• **Page layout parsing data**
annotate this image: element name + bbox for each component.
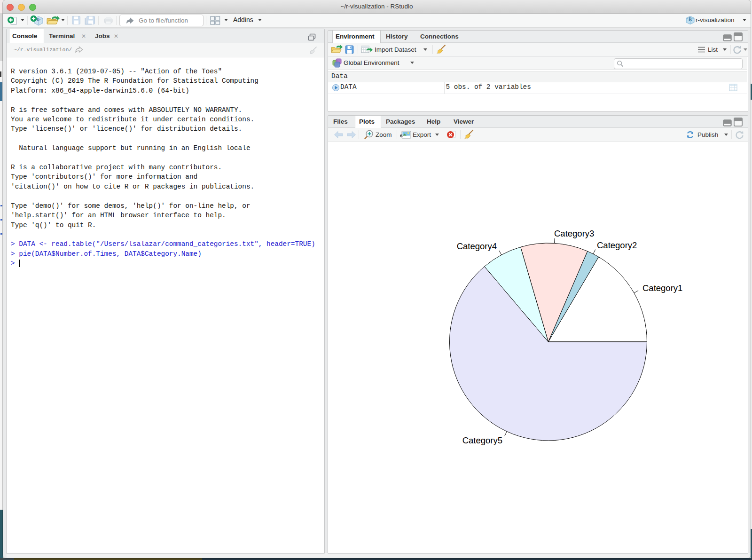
svg-text:Category2: Category2 (597, 240, 637, 250)
svg-text:Category3: Category3 (554, 229, 594, 238)
svg-text:Category1: Category1 (642, 283, 682, 293)
svg-text:R: R (689, 17, 692, 22)
svg-text:R: R (37, 17, 40, 22)
svg-text:Category4: Category4 (457, 241, 497, 251)
svg-text:Category5: Category5 (462, 435, 502, 445)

• **TASK PROMPT**
All entries should be restated word for word; no images belong in the copy.

• **RESPONSE TO THIS TASK**
annotate this image: element name + bbox for each component.
svg-text:Category2: Category2 (597, 240, 637, 250)
svg-text:Category3: Category3 (554, 229, 594, 238)
svg-text:Category1: Category1 (642, 283, 682, 293)
svg-text:R: R (689, 17, 692, 22)
svg-text:R: R (37, 17, 40, 22)
svg-text:Category4: Category4 (457, 241, 497, 251)
svg-text:Category5: Category5 (462, 435, 502, 445)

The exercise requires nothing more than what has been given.